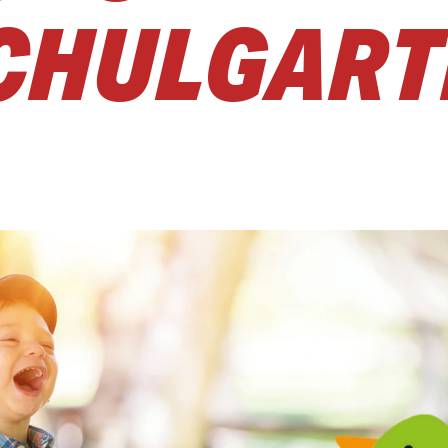
CHULGART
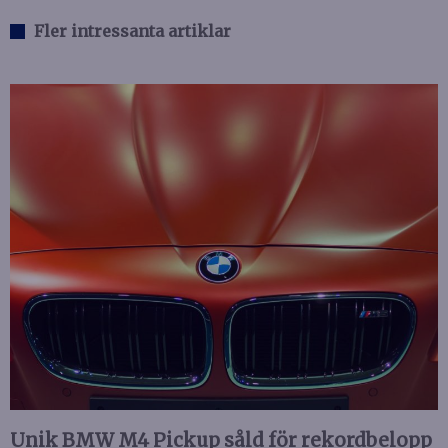
Fler intressanta artiklar
Unik BMW M4 Pickup såld för rekordbelopp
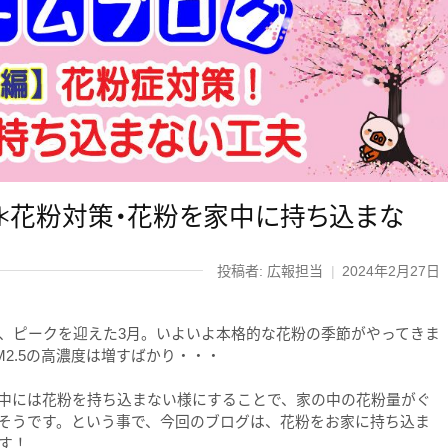
＊花粉対策・花粉を家中に持ち込まな
投稿者: 広報担当
|
2024年2月27日
、ピークを迎えた3月。いよいよ本格的な花粉の季節がやってきま
2.5の高濃度は増すばかり・・・
中には花粉を持ち込まない様にすることで、家の中の花粉量がぐ
そうです。という事で、今回のブログは、花粉をお家に持ち込ま
す！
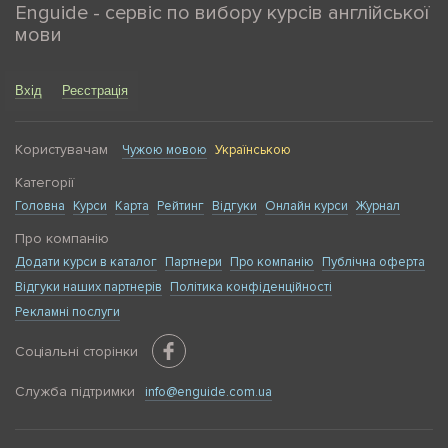
Enguide - сервіс по вибору курсів англійської
мови
Вхід
Реєстрація
Користувачам
Чужою мовою
Українською
Категорії
Головна
Курси
Карта
Рейтинг
Відгуки
Онлайн курси
Журнал
Про компанію
Додати курси в каталог
Партнери
Про компанію
Публічна оферта
Відгуки наших партнерів
Політика конфіденційності
Рекламні послуги
Соціальні сторінки
Служба підтримки
info@enguide.com.ua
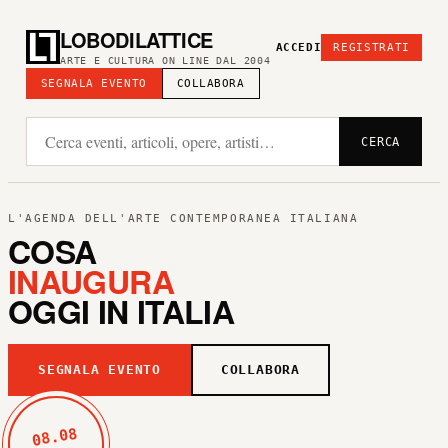
LOBODILATTICE
ACCEDI
REGISTRATI
ARTE E CULTURA ON LINE DAL 2004
SEGNALA EVENTO
COLLABORA
CERCA
L'AGENDA DELL'ARTE CONTEMPORANEA ITALIANA
COSA
INAUGURA
OGGI IN ITALIA
SEGNALA EVENTO
COLLABORA
08.08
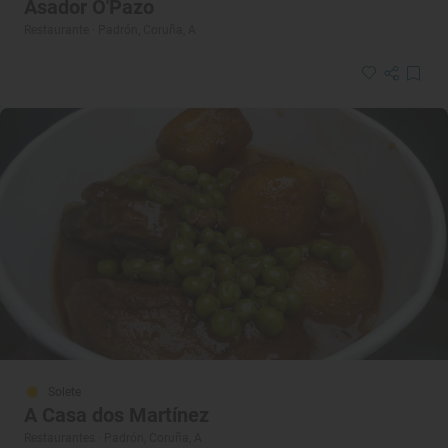
Asador O'Pazo
Restaurante · Padrón, Coruña, A
Solete
A Casa dos Martínez
Restaurantes · Padrón, Coruña, A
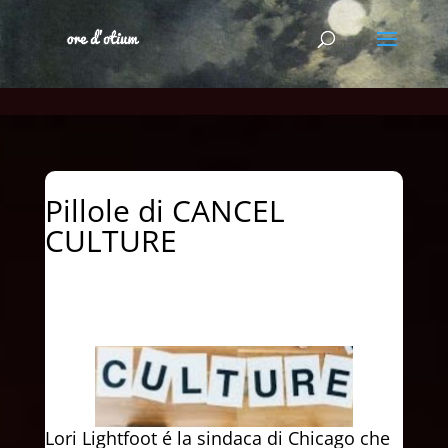
Pillole di CANCEL
CULTURE
Lori Lightfoot é la sindaca di Chicago che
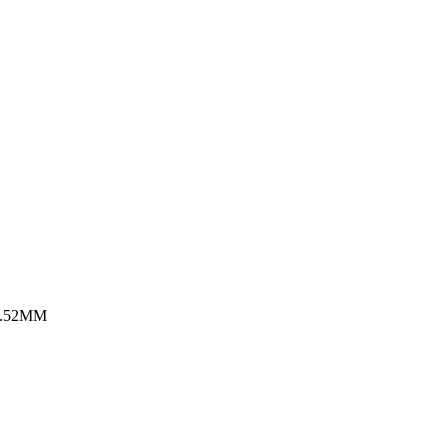
.52MM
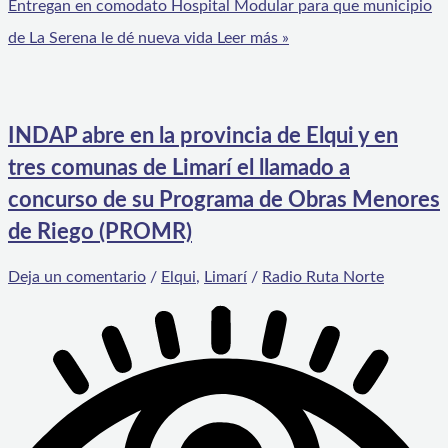
Entregan en comodato Hospital Modular para que municipio
de La Serena le dé nueva vida
Leer más »
INDAP abre en la provincia de Elqui y en
tres comunas de Limarí el llamado a
concurso de su Programa de Obras Menores
de Riego (PROMR)
Deja un comentario
/
Elqui
,
Limarí
/
Radio Ruta Norte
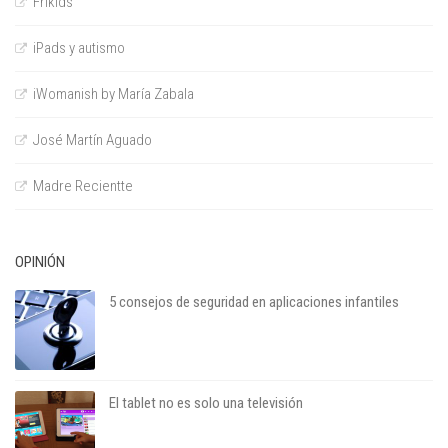
Frikids
iPads y autismo
iWomanish by María Zabala
José Martín Aguado
Madre Recientte
OPINIÓN
5 consejos de seguridad en aplicaciones infantiles
El tablet no es solo una televisión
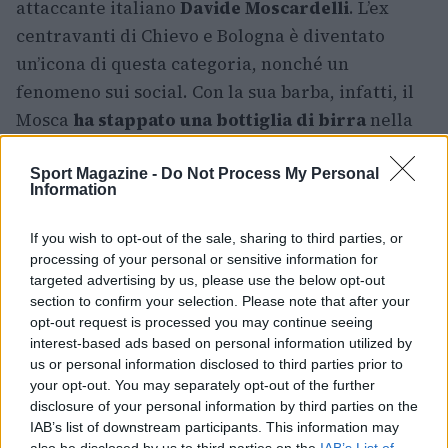
attaccante italiano
Davide Moscardelli
. L’ex
centravanti di Chievo e Bologna è diventato
un’icona di questa categoria, nonché un
fenomeno sui social. Con la sua barba, infatti, il
Mosca
ha stappato una bottiglia di birra
nella
“Bottle Cap Challenge” e ha appeso alla barba
le
luminarie e le palline di Natale
per fare gli
Sport Magazine -
Do Not Process My Personal
Information
auguri ai suoi follower.
If you wish to opt-out of the sale, sharing to third parties, or
processing of your personal or sensitive information for
targeted advertising by us, please use the below opt-out
section to confirm your selection. Please note that after your
opt-out request is processed you may continue seeing
interest-based ads based on personal information utilized by
us or personal information disclosed to third parties prior to
your opt-out. You may separately opt-out of the further
disclosure of your personal information by third parties on the
IAB’s list of downstream participants. This information may
also be disclosed by us to third parties on the
IAB’s List of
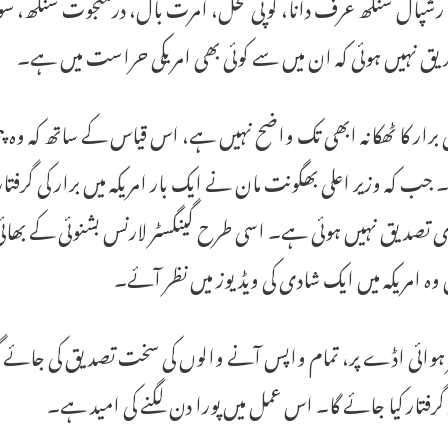
رشپال سنگھ عرف دانا، گوپی محل، امرت بال، درمنجوت سنگھ، سون
دیق نہیں ہوئی کہ ان میں سے کوئی بھی امریکی حراست میں ہے۔
برار کا ٹھکانہ ابھی تک واضح نہیں ہے، اس قیاس کے ساتھ کہ وہ پنجا
ا۔ جب کہ وزیر اعلی بھگونت مان نے ایک بار امریکہ میں برار کی گرفت
 تصدیق نہیں ہوئی ہے۔ اسی طرح گینگسٹر لارنس بشنوئی کے بھائی ا
ں وہ امریکہ میں ایک شادی کی ویڈیوز میں نظر آئے۔
 ہوائی اڈے پر، تمام واپس آنے والوں کی سخت تصدیق کی جائے گی۔
 گرفتار کیا جائے گا۔ اس عمل میں پورا دن لگنے کی امید ہے۔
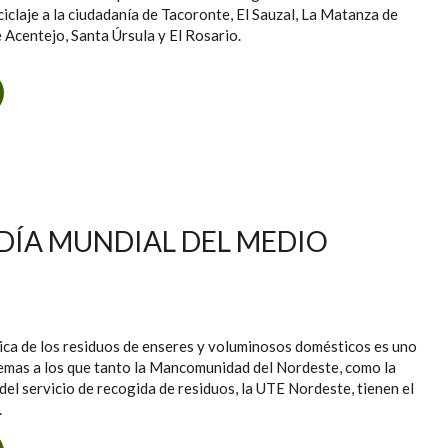
ciclaje a la ciudadanía de Tacoronte, El Sauzal, La Matanza de
e Acentejo, Santa Úrsula y El Rosario.
BRE OCHO CONTENEDORES FIJOS Y DOS PUNTOS LIMPIOS
MÓVILES PARA POTENCIAR EL RECICLAJE
DÍA MUNDIAL DEL MEDIO
ica de los residuos de enseres y voluminosos domésticos es uno
lemas a los que tanto la Mancomunidad del Nordeste, como la
el servicio de recogida de residuos, la UTE Nordeste, tienen el
.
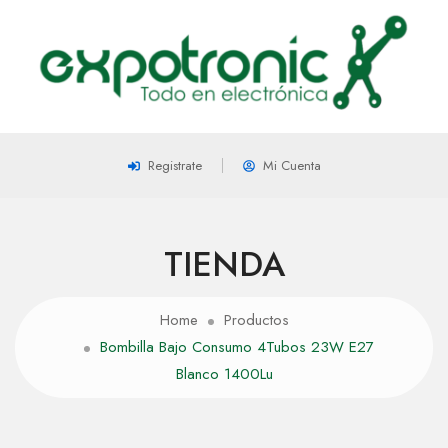
Registrate
Mi Cuenta
TIENDA
Home
Productos
Bombilla Bajo Consumo 4Tubos 23W E27
Blanco 1400Lu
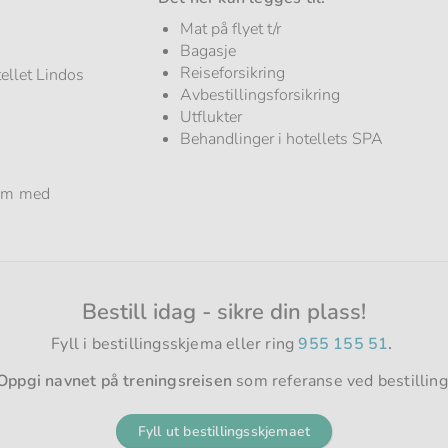
Mat på flyet t/r
Bagasje
Reiseforsikring
ellet Lindos
Avbestillingsforsikring
Utflukter
Behandlinger i hotellets SPA
rom med
Bestill idag - sikre din plass!
Fyll i bestillingsskjema eller ring
955 155 51
.
Oppgi navnet på treningsreisen
som referanse ved bestilling
Fyll ut bestillingsskjemaet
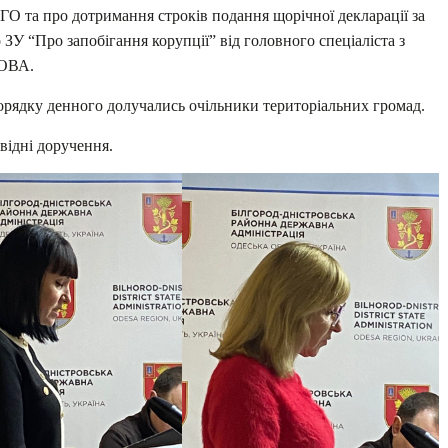
 та про дотримання строків подання щорічної декларації за
 ЗУ “Про запобігання корупції” від головного спеціаліста з
НОВА.
орядку денного долучались очільники територіальних громад.
відні доручення.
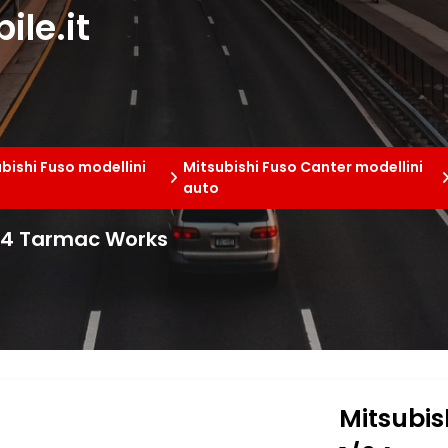
le.it
bishi Fuso modellini
Mitsubishi Fuso Canter modellini
auto
/64 Tarmac Works
Mitsubis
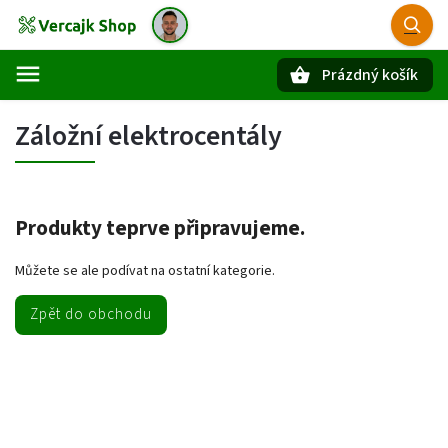
Prázdný košík
Hledat
Záložní elektrocentály
Produkty teprve připravujeme.
Můžete se ale podívat na ostatní kategorie.
Zpět do obchodu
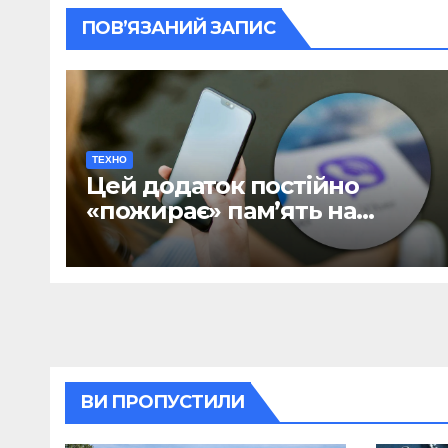
ПОВ’ЯЗАНИЙ ЗАПИС
ТЕХНО
Цей додаток постійно
«пожирає» пам’ять на
телефоні: як вирішити
проблему в кілька кліків
ВИ ПРОПУСТИЛИ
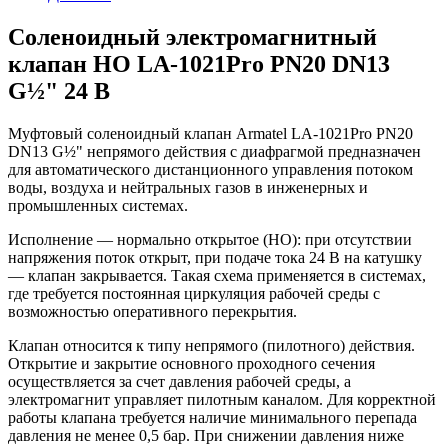
Соленоидный электромагнитный
клапан НО LA-1021Pro PN20 DN13
G½" 24 В
Муфтовый соленоидный клапан Armatel LA-1021Pro PN20
DN13 G½" непрямого действия с диафрагмой предназначен
для автоматического дистанционного управления потоком
воды, воздуха и нейтральных газов в инженерных и
промышленных системах.
Исполнение — нормально открытое (НО): при отсутствии
напряжения поток открыт, при подаче тока 24 В на катушку
— клапан закрывается. Такая схема применяется в системах,
где требуется постоянная циркуляция рабочей среды с
возможностью оперативного перекрытия.
Клапан относится к типу непрямого (пилотного) действия.
Открытие и закрытие основного проходного сечения
осуществляется за счет давления рабочей среды, а
электромагнит управляет пилотным каналом. Для корректной
работы клапана требуется наличие минимального перепада
давления не менее 0,5 бар. При снижении давления ниже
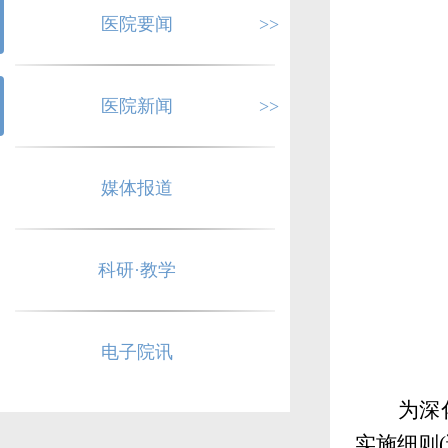
医院要闻
>>
医院新闻
>>
媒体报道
科研·教学
电子院讯
为深
实施细则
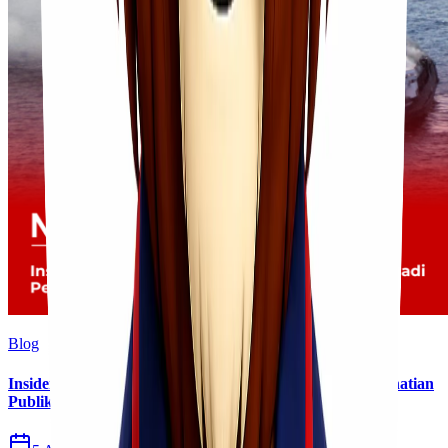
Blog
Insiden Kebakaran KM Mutiara Sentosa II Menjadi Perhatian
Publik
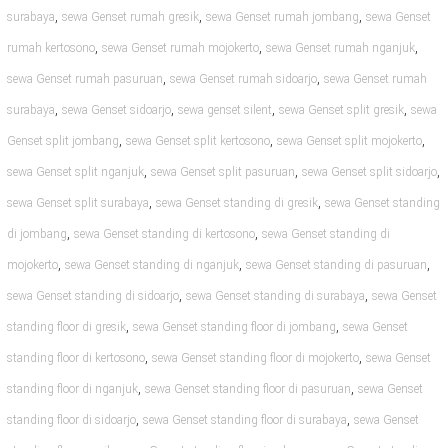
,
,
,
surabaya
sewa Genset rumah gresik
sewa Genset rumah jombang
sewa Genset
,
,
,
rumah kertosono
sewa Genset rumah mojokerto
sewa Genset rumah nganjuk
,
,
sewa Genset rumah pasuruan
sewa Genset rumah sidoarjo
sewa Genset rumah
,
,
,
,
surabaya
sewa Genset sidoarjo
sewa genset silent
sewa Genset split gresik
sewa
,
,
,
Genset split jombang
sewa Genset split kertosono
sewa Genset split mojokerto
,
,
,
sewa Genset split nganjuk
sewa Genset split pasuruan
sewa Genset split sidoarjo
,
,
sewa Genset split surabaya
sewa Genset standing di gresik
sewa Genset standing
,
,
di jombang
sewa Genset standing di kertosono
sewa Genset standing di
,
,
,
mojokerto
sewa Genset standing di nganjuk
sewa Genset standing di pasuruan
,
,
sewa Genset standing di sidoarjo
sewa Genset standing di surabaya
sewa Genset
,
,
standing floor di gresik
sewa Genset standing floor di jombang
sewa Genset
,
,
standing floor di kertosono
sewa Genset standing floor di mojokerto
sewa Genset
,
,
standing floor di nganjuk
sewa Genset standing floor di pasuruan
sewa Genset
,
,
standing floor di sidoarjo
sewa Genset standing floor di surabaya
sewa Genset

▶ [Work item] Copy out every line of the records that the string "جائے" appears in.

▶ [Output of the exercise]
 ہوائی اڈے پر، تمام واپس آنے والوں کی سخت تصدیق کی جائے گی۔
 گرفتار کیا جائے گا۔ اس عمل میں پورا دن لگنے کی امید ہے۔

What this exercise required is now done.